La somma di questi tre eventi ci fa capire che le cose in futuro non saranno più come ci si era immaginati potessero essere. Siamo nel pieno di una crisi, che seppur dolorosa, serve a capire come stanno le cose, quali sono i reali problemi da affrontare, quali possono essere le risposte. Questa crisi, inoltre, ha evidenziato un semplice fatto: che il petrolio è ancora l’ombelico del mondo dell’energia e dell’economia. Dal petrolio dipendono la crescita economica, i tassi di inflazione, i tassi di interesse.

Il petrolio, lo sostengo da anni, è destinato a mantenersi su livelli elevati ancora per molto tempo e anche quando raggiungerà il suo picco, non si assisterà al suo crollo ma ad una sua stabilizzazione. Eppure, nonostante questo dato oggettivo, nel rapporto Draghi non c’è la parola petrolio. C’è il convincimento che le politiche climatiche migliorino la competitività, anche se questo miglioramento, sinora, non l’ho visto.

Di fatto cosa è cambiato? Le rinnovabili non stanno sostituendo le fossili, ma si aggiungono ad esse. Basta aver cognizione di causa o aver letto “Energy In World History” di Vaclav Smil per vedere che in tutte le transizioni che si sono verificate in passato la fonte dominante non è stata eliminata, ma ad essa si sono sommate altre fonti. E se è vero che la storia non preordina puntualmente il futuro, è altrettanto vero che sia l’unico spazio di osservazione da cui trarre insegnamenti per il futuro.

Fino ad ora, la percezione dominante era quella che ci veniva trasmessa dalla “Bibbia dell’energia”, il World Energy Outlook dell’AIE. Il direttore esecutivo dell’agenzia ha sostenuto per anni che non fosse più necessario investire un solo dollaro nell’attività di esplorazione petrolifera essendo i giacimenti esistenti più che sufficienti a soddisfare le previsioni della domanda. Tuttavia, ogni anno il declino naturale dei giacimenti arriva al 15%, il che presuppone la necessità di rimpiazzarlo attraverso ulteriori investimenti. Fatih Birol, con un volo straordinario, ha capovolto di recente le sue posizioni, sostenendo che sia assolutamente necessario e urgente investire nell’upstream Oil&Gas. L’ha fatto annusando il capovolgimento di Trump? Non si sa, ma è certo che ciò ha ridotto di molto la credibilità che l’Agenzia di Parigi trasmetteva coi suoi voluminosi rapporti annuali.

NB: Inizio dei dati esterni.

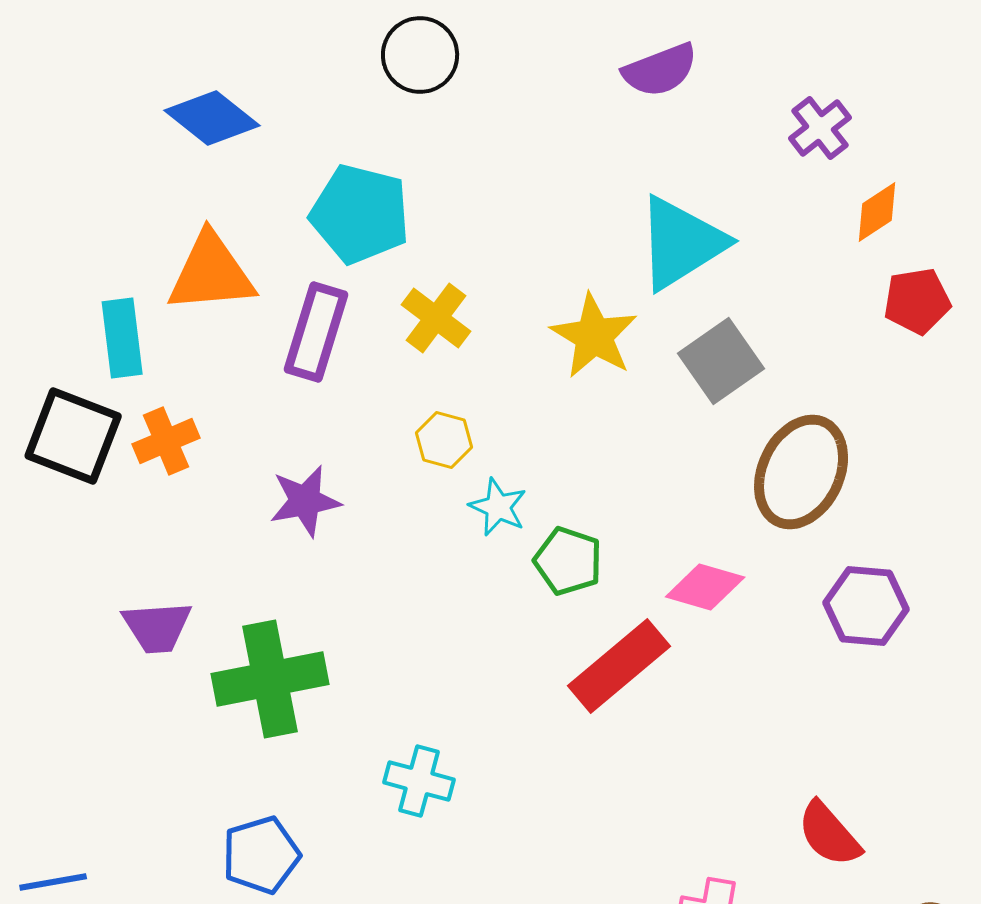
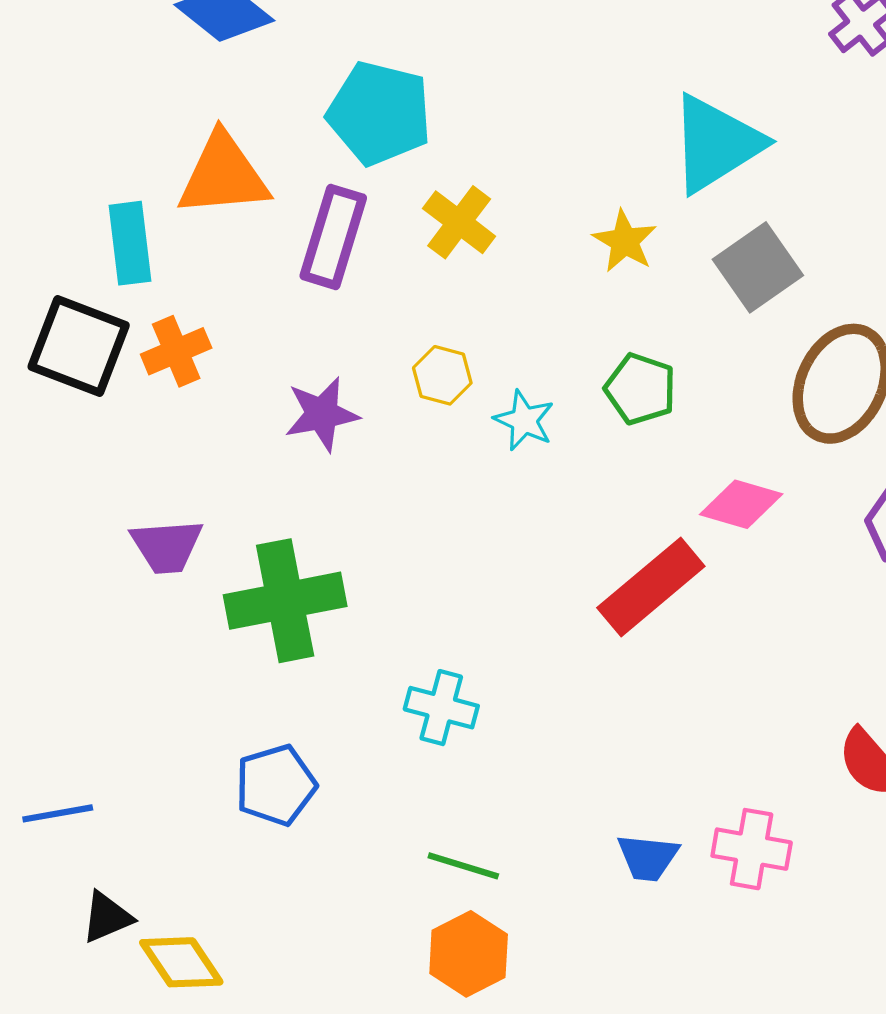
yellow star: (594, 336) -> (625, 241), size x0.7
yellow hexagon: (444, 440) -> (442, 375), moved
green pentagon: (568, 561) -> (640, 389), moved

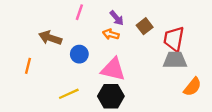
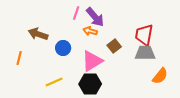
pink line: (79, 12) -> (76, 13), moved
purple arrow: (117, 18) -> (95, 17), size x1.5
brown square: (145, 26) -> (114, 46), moved
pink triangle: (113, 69) -> (92, 61), turned -45

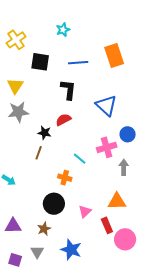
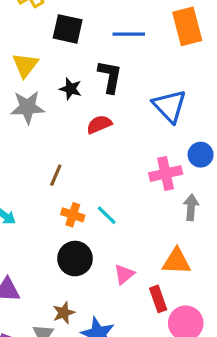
black star: (45, 133) -> (71, 89), moved
cyan line: (80, 159) -> (107, 215), moved
orange cross: (65, 178) -> (73, 215), moved
brown star: (44, 229) -> (64, 313), moved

È necessario, inoltre, investire per fronteggiare le crisi Nato: nessuno avrebbe mai immaginato che il bombardamento dell’Iran potesse provocare un calo dei prezzi. Eppure è successo, a differenza di quanto sarebbe accaduto qualche  decennio fa. Però niente è risolto: perché, secondo Goldman Sachs, in caso di chiusura dello Stretto di Hormuz, il rischio di un un’esplosione dei prezzi del petrolio a 100 dollari e oltre resta concreta.

In conclusione, la situazione è incerta, estremamente fragile, estremamente difficile da fronteggiare, potendoci aspettare di tutto e di peggio.